The narrative traces the life of Archduke Maximilian from cultured youth and naval interests through his reluctant acceptance of a foreign throne, administration amid civil disorder, and the influence and eventual withdrawal of foreign military support. It describes his policy decisions, church relations, internal opposition, and the Empress Carlotta’s mental decline, then follows the military campaigns culminating in the siege, capture, imprisonment, and execution of the emperor. Presented chronologically, the account blends biographical detail with discussion of political misjudgments and foreign intervention that shaped the short-lived imperial experiment.

Chapter XVII
Death of Maximilian and his Generals

The news that the Emperor and his two generals, Mejia and Miramon, had been sentenced to death, aroused widespread sympathy and Juarez was besieged with petitions for mercy, even Garibaldi, who certainly was no friend to the house of Hapsburg, being among the pleaders. The Prussian ambassador, Baron von Magnus, hastened to Potosi to intercede personally in behalf of Maximilian, and used every effort to secure a pardon, but in vain. All that he was able to obtain was a reprieve of two days, the execution of the sentence being postponed till seven o’clock on the morning of the nineteenth.

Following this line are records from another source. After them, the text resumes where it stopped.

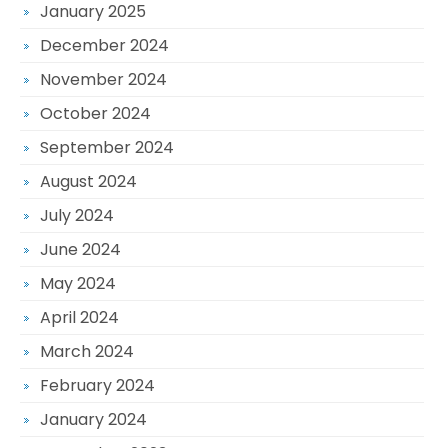
January 2025
December 2024
November 2024
October 2024
September 2024
August 2024
July 2024
June 2024
May 2024
April 2024
March 2024
February 2024
January 2024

LAST MOMENTS OF EMPEROR MAXIMILIAN

Prince Salm being still a prisoner and powerless to act, his wife made one last desperate attempt to bring about the Emperor’s escape by flight, but again the plan was frustrated by the fatal treachery that seemed to pursue Maximilian at every turn in Mexico. The Princess Salm was put into a carriage and sent out of Querétaro under a military guard, while all the diplomatic representatives were ordered by Escobedo to leave the city at two hours’ notice. Meanwhile the Emperor and his companions prepared for death. They received the sacrament from Father Soria and spent their last hours communing with the confessors who were to accompany them on their last journey. Maximilian, calm and serene as in happier days, conversed cheerfully with Dr. Basch and his lawyers, Ortega and Vazquez, who had come to bid him farewell. On parting with the physician he charged him to carry back to his friends and family in Vienna a report of the siege and of his last days.

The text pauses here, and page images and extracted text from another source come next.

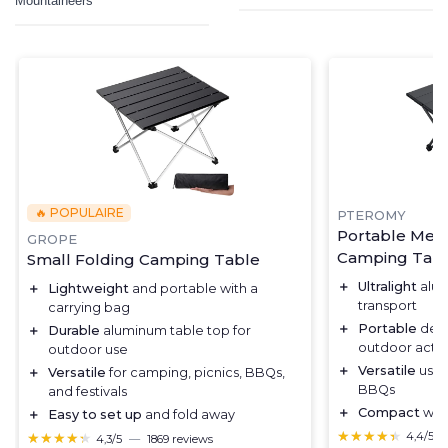
Mountaineers
🔥 POPULAIRE
PTEROMY
Portable Med
GROPE
Camping Tab
Small Folding Camping Table
＋
Ultralight
alum
＋
Lightweight
and portable with a
transport
carrying bag
＋
Portable
desi
＋
Durable
aluminum table top for
outdoor activi
outdoor use
＋
Versatile
use 
＋
Versatile
for camping, picnics, BBQs,
BBQs
and festivals
＋
Compact
when
＋
Easy to set up
and fold away
★★★★★
★★★★★
★★★★★
★★★★★
4,4/5
4,3/5
—
1869 reviews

“Tell my mother,” he said, “that I have done my duty as a soldier and die a good Christian.”

At three o’clock, the time originally set for the execution, all was ready for the last march to the Cerro de la Campaña. The officer in command of the firing squad begged for forgiveness with tears in his eyes, but the Emperor calmed him, saying: “You are a soldier and must obey your orders.” For a whole hour they waited for the summons, but none came. At last, about four o’clock, an officer arrived with the announcement that the execution had been postponed till the nineteenth, the order having only just arrived by wire from Potosi an hour before.

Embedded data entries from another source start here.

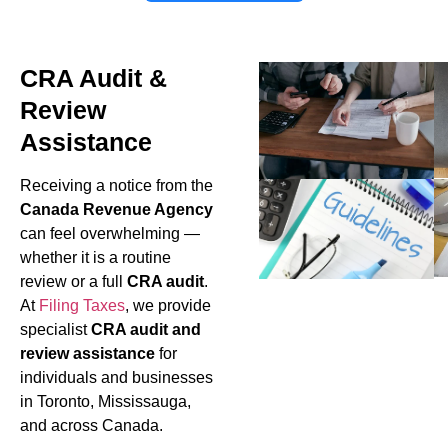
CRA Audit &
Review
Assistance
Receiving a notice from the
Canada Revenue Agency
can feel overwhelming —
whether it is a routine
review or a full
CRA audit
.
At
Filing Taxes
, we provide
specialist
CRA audit and
review assistance
for
individuals and businesses
in Toronto, Mississauga,
and across Canada.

“This is hard,” exclaimed Maximilian, “for I had already finished with the world.”

He availed himself of the delay, however, to dictate several farewell letters to his physician, among them one of thanks to his captive officers for their loyalty and a touching appeal to his implacable enemy, Juarez, to prevent further bloodshed and let his death serve to promote the peace and welfare of his adopted country. Even now Baron von Magnus made one more effort to save the Emperor’s life. On the eighteenth of June he sent a telegram to the Juarist minister, Lerdo de Tejada, offering to secure guarantees from all the leading sovereigns of Europe that none of the three prisoners should ever again set foot on Mexican soil or disturb the country in any way. But Juarez was inexorable. In reply to the Baron’s despatch Minister Tejada stated that the President of the Republic was convinced that the cause of justice and the future peace of the country required the death of the prisoners.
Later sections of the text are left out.